Shirah Vollmer MD

The Musings of Dr. Vollmer

Mental Health During the COVID-19 Pandemic: Online Mental Health Care (Recorded 4/24/20) | Pri-Med

Posted by Dr. Vollmer on April 27, 2020

In this podcast, psychiatrist Dr. Shirah Vollmer will explore the unique aspects of referring patients to online psychiatry. She will weigh the potential advantages and disadvantages of mental health care moving to an online platform and discuss techniques for providing online mental health care.

Please note that any data, indications, and guidelines presented in this activity are current as of the recording on 04/27/2020 and they are subject to change as new information is published.
— Read on www.pri-med.com/online-education/podcast/covid-19-mental-health-6

2 Responses to “Mental Health During the COVID-19 Pandemic: Online Mental Health Care (Recorded 4/24/20) | Pri-Med”
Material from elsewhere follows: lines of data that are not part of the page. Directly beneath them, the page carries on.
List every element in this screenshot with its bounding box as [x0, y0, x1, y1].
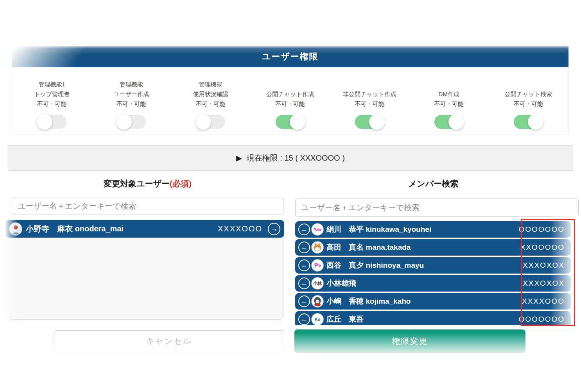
permission-column: 管理機能1トップ管理者不可・可能	[12, 67, 91, 129]
permission-column: DM作成不可・可能	[409, 67, 489, 129]
permission-label-line: 非公開チャット作成	[343, 89, 396, 99]
triangle-right-icon: ▶	[236, 154, 242, 163]
permission-toggle[interactable]	[434, 115, 463, 129]
avatar	[312, 242, 323, 253]
arrow-left-icon[interactable]: ←	[298, 242, 310, 253]
avatar	[312, 295, 323, 307]
permission-label: 非公開チャット作成不可・可能	[343, 78, 396, 109]
page-header: ユーザー権限	[12, 46, 568, 67]
permission-toggle-panel: 管理機能1トップ管理者不可・可能 管理機能ユーザー作成不可・可能 管理機能使用状…	[12, 67, 568, 134]
permission-toggle[interactable]	[38, 115, 66, 129]
permission-column: 公開チャット作成不可・可能	[250, 67, 330, 129]
member-row[interactable]: ← 高田 真名 mana.takada XXOOOOO	[295, 239, 571, 256]
toggle-knob-icon	[37, 114, 52, 130]
permission-label: 管理機能1トップ管理者不可・可能	[34, 78, 70, 109]
cancel-button-label: キャンセル	[146, 336, 192, 347]
member-name: 高田 真名 mana.takada	[326, 242, 520, 252]
permission-label-line: ユーザー作成	[113, 89, 149, 99]
arrow-left-icon[interactable]: ←	[298, 277, 310, 289]
permission-label: DM作成不可・可能	[434, 78, 464, 109]
permission-label-line: 公開チャット作成	[266, 89, 314, 99]
target-user-search-input[interactable]	[12, 197, 283, 215]
member-name: 広丘 東吾	[326, 314, 519, 324]
member-row[interactable]: ← 小嶋 香穂 kojima_kaho XXXXOOO	[295, 293, 571, 310]
member-row[interactable]: ← 小林 小林雄飛 XXXOXOX	[295, 275, 571, 292]
permission-label-line: 管理機能1	[38, 79, 65, 89]
permission-label: 管理機能ユーザー作成不可・可能	[113, 78, 149, 109]
avatar: 小林	[312, 277, 323, 289]
permission-label: 管理機能使用状況確認不可・可能	[193, 78, 228, 109]
permission-label-line: トップ管理者	[34, 89, 70, 99]
member-permission: OOOOOOO	[519, 225, 565, 234]
member-permission: OOOOOOO	[519, 315, 565, 324]
member-name: 小林雄飛	[326, 278, 523, 288]
permission-label-line: 不可・可能	[37, 99, 66, 109]
toggle-knob-icon	[116, 114, 132, 130]
permission-column: 非公開チャット作成不可・可能	[330, 67, 409, 129]
avatar	[9, 223, 22, 235]
permission-toggle[interactable]	[196, 115, 225, 129]
permission-label: 公開チャット作成不可・可能	[266, 78, 314, 109]
page-title: ユーザー権限	[262, 51, 318, 63]
target-user-heading-text: 変更対象ユーザー	[104, 178, 170, 189]
permission-toggle[interactable]	[117, 115, 146, 129]
toggle-knob-icon	[448, 114, 464, 130]
member-search-heading-text: メンバー検索	[409, 178, 458, 189]
target-user-heading: 変更対象ユーザー(必須)	[12, 178, 283, 190]
toggle-knob-icon	[195, 114, 211, 130]
permission-label-line: 不可・可能	[117, 99, 146, 109]
arrow-left-icon[interactable]: ←	[298, 260, 310, 271]
member-search-heading: メンバー検索	[295, 178, 572, 190]
member-permission: XXXOXOX	[523, 279, 565, 288]
member-row[interactable]: ← 尹5 西谷 真夕 nishinoya_mayu XXXOXOX	[295, 257, 571, 274]
selected-user-permission: XXXXOOO	[218, 224, 262, 233]
permission-label-line: 不可・可能	[514, 99, 543, 109]
current-permission-text: 現在権限 : 15 ( XXXOOOO )	[247, 153, 345, 163]
cancel-button[interactable]: キャンセル	[54, 330, 284, 352]
permission-label-line: 不可・可能	[434, 99, 464, 109]
member-list: ← Yan 絹川 恭平 kinukawa_kyouhei OOOOOOO ← 高…	[295, 221, 581, 325]
toggle-knob-icon	[528, 114, 543, 130]
change-permission-button[interactable]: 権限変更	[294, 329, 525, 353]
permission-label-line: DM作成	[439, 89, 459, 99]
permission-toggle[interactable]	[514, 115, 543, 129]
avatar: 尹5	[312, 260, 323, 271]
selected-target-user-row[interactable]: 小野寺 麻衣 onodera_mai XXXXOOO →	[5, 220, 284, 238]
required-badge: (必須)	[170, 178, 192, 189]
member-permission: XXOOOOO	[520, 243, 565, 252]
member-permission: XXXXOOO	[522, 297, 565, 306]
permission-label-line: 不可・可能	[355, 99, 384, 109]
permission-label-line: 管理機能	[199, 79, 222, 89]
permission-toggle[interactable]	[276, 115, 305, 129]
permission-label-line: 不可・可能	[196, 99, 225, 109]
permission-label-line: 公開チャット検索	[505, 89, 552, 99]
member-permission: XXXOXOX	[523, 261, 565, 270]
selected-user-name: 小野寺 麻衣 onodera_mai	[26, 224, 218, 234]
permission-column: 管理機能ユーザー作成不可・可能	[91, 67, 171, 129]
permission-label-line: 不可・可能	[275, 99, 305, 109]
member-name: 西谷 真夕 nishinoya_mayu	[326, 260, 523, 270]
permission-label-line: 使用状況確認	[193, 89, 228, 99]
permission-column: 公開チャット検索不可・可能	[489, 67, 568, 129]
arrow-left-icon[interactable]: ←	[298, 224, 310, 235]
change-permission-button-label: 権限変更	[392, 336, 428, 347]
arrow-left-icon[interactable]: ←	[298, 313, 310, 325]
toggle-knob-icon	[369, 114, 385, 130]
arrow-right-icon[interactable]: →	[268, 223, 280, 235]
member-row[interactable]: ← Yan 絹川 恭平 kinukawa_kyouhei OOOOOOO	[295, 221, 571, 238]
member-name: 小嶋 香穂 kojima_kaho	[326, 296, 522, 306]
member-search-input[interactable]	[295, 199, 579, 217]
target-user-list: 小野寺 麻衣 onodera_mai XXXXOOO →	[5, 220, 283, 320]
toggle-knob-icon	[290, 114, 305, 130]
permission-toggle[interactable]	[355, 115, 384, 129]
member-row[interactable]: ← Ko 広丘 東吾 OOOOOOO	[295, 311, 571, 325]
avatar: Ko	[312, 313, 323, 325]
member-name: 絹川 恭平 kinukawa_kyouhei	[326, 224, 519, 234]
avatar: Yan	[312, 224, 323, 235]
arrow-left-icon[interactable]: ←	[298, 295, 310, 307]
permission-label: 公開チャット検索不可・可能	[505, 78, 552, 109]
permission-column: 管理機能使用状況確認不可・可能	[171, 67, 250, 129]
permission-label-line: 管理機能	[120, 79, 143, 89]
current-permission-bar: ▶ 現在権限 : 15 ( XXXOOOO )	[8, 145, 573, 171]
  1. Shelly Tannenbaum said

    Great podcast, Shirah. I believe that the world has embraced health-care providers and we never can thank you / them enough for giving of yourselves the way that you do. It is true, though, that you providers lose innumerable patients to this horrible disease after fighting so hard to keep them alive. Is there really a feeling amongst health-care providers that they didn’t do enough, that they could have done more, that if they had just done this one more thing, that their patients might have lived? Is there guilt? Covid-19 is a destructive, horrid disease that once it has someone in its grips, it is a miracle if a patient survives. Where I work, I think providers do their best to keep the patients alive. If not, they go home, and come back another day. You’re right that providers need to grieve, but perhaps our providers know the true nature of the disease. Of course support of our providers is always necessary, and they grieve for those who pass away. But one also needs to know one’s enemy, right?

    • Well….I am sure you saw that the E.R. doctor in NY committed suicide yesterday. Of course, we will never know why, but how could it possibly be unrelated to the Covid crisis? Feelings do not make sense, and so feeling like a failure, as a health care provider, surpasses logic, and yet, the patient dies and they are trying to save them, so in that way feeling like a failure may follow, as does feeling like a hero when a patient lives, and of course, both ways involve factors both in and out of the control of the provider. False attribution, of course, but we are all trying to make sense of a world that is so random. It is a tough time.